Il y a presque sept ans, le 18 janvier 2015, le procureur Nisman était découvert mort à son domicile, d’une balle dans la tête. Le suicide était vraisemblable, mais le contexte explosif empêchait de donner crédit à cette thèse : quelques jours auparavant, le magistrat avait accusé la présidente Cristina Kirchner d’avoir permis aux accusés iraniens de se dérober à la justice, sous couvert d’un accord de coopération judiciaire signé en 2012 avec Téhéran. Approuvé par le Parlement, ce pacte prévoyait que des juges internationaux iraient interroger les suspects en Iran. Les autorités iraniennes n’ont finalement jamais respecté l’accord.
Le 19 janvier 2015, Nisman devait dévoiler devant une commission parlementaire ses preuves incriminant la Présidente pour entrave à l’enquête au profit de l’Iran. La monnaie d’échange supposée : des contrats commerciaux au bénéfice de l’Argentine, qui aurait fourni du blé contre du pétrole persan.
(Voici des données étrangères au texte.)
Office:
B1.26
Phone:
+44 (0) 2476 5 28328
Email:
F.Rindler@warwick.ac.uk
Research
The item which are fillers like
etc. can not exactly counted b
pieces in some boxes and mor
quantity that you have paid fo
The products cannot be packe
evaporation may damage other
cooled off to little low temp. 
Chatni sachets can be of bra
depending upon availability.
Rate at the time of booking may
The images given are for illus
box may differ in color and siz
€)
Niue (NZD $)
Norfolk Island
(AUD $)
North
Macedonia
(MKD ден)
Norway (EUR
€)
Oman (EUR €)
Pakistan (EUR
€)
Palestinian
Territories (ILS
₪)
La mort brutale du magistrat, quelques heures avant l’échéance, était en effet problématique.
Flaques de sang
L‘annonce du décès plonge alors le pays dans la stupeur, même si le personnage était controversé : playboy éternellement bronzé, il apparaissait régulièrement dans les magazines people. Les Argentins descendent dans la rue en exigeant la vérité. Un enchevêtrement de révélations, vraies ou fausses, et de pistes parfois farfelues alimente (ou empoisonne) l’enquête et les médias pendant des mois. Un moment marquant : la révélation des images prises par la police à son arrivée dans l’appartement. Ni les (trop nombreux) agents présents ni la procureure dépêchée sur place ne respectent la moindre procédure de relevés d’empreintes, tout le monde patauge dans les flaques de sang, et l’arme du crime (ou du suicide) passe de main en main.
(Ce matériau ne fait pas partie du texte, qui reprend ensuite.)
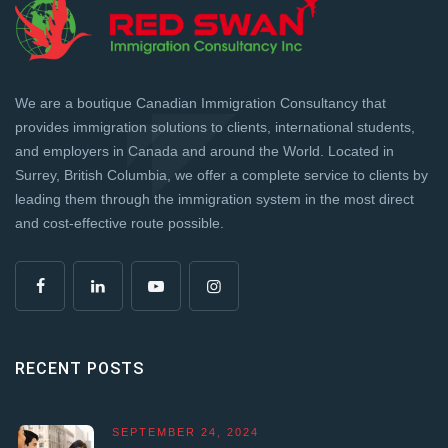
We are a boutique Canadian Immigration Consultancy that
provides immigration solutions to clients, international students,
and employers in Canada and around the World. Located in
Surrey, British Columbia, we offer a complete service to clients by
leading them through the immigration system in the most direct
and cost-effective route possible.
RECENT POSTS
SEPTEMBER 24, 2024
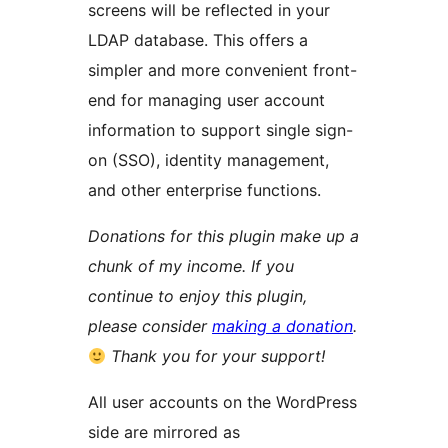
screens will be reflected in your
LDAP database. This offers a
simpler and more convenient front-
end for managing user account
information to support single sign-
on (SSO), identity management,
and other enterprise functions.
Donations for this plugin make up a
chunk of my income. If you
continue to enjoy this plugin,
please consider
making a donation
.
Thank you for your support!
All user accounts on the WordPress
side are mirrored as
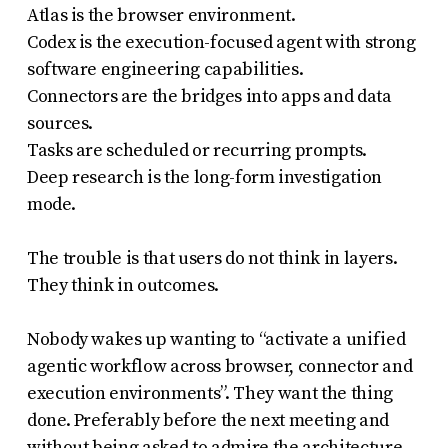
Atlas is the browser environment.
Codex is the execution-focused agent with strong
software engineering capabilities.
Connectors are the bridges into apps and data
sources.
Tasks are scheduled or recurring prompts.
Deep research is the long-form investigation
mode.
The trouble is that users do not think in layers.
They think in outcomes.
Nobody wakes up wanting to “activate a unified
agentic workflow across browser, connector and
execution environments”. They want the thing
done. Preferably before the next meeting and
without being asked to admire the architecture.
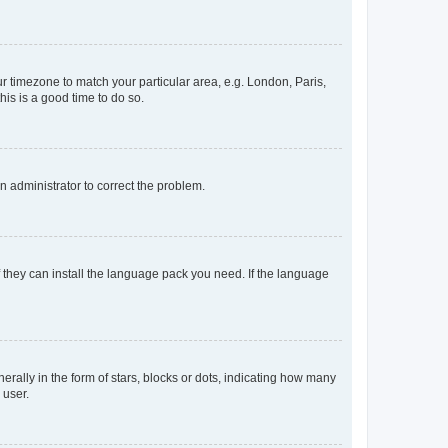
our timezone to match your particular area, e.g. London, Paris,
his is a good time to do so.
an administrator to correct the problem.
f they can install the language pack you need. If the language
lly in the form of stars, blocks or dots, indicating how many
 user.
Sept ans plus tard, l’enquête n’a toujours pas abouti. En octobre, Cristina Kirchner, actuelle vice-présidente, a bénéficié d’un non-lieu dans l’affaire de l’entrave à la justice. La brève apparition d’un suspect en Amérique centrale ne fera guère avancer l’enquête, toujours ouverte. L’avis général en Argentine, c’est qu’on se saura jamais la vérité sur la mort du procureur fédéral, ni sur l’attentat de l’Amia en 1994. Ni même sur celui qui, le 17 mars 1992, détruisit l’ambassade d’Israël à Buenos Aires, avec un bilan de 29 morts. Dans cette affaire aussi, il n’y a eu aucun procès.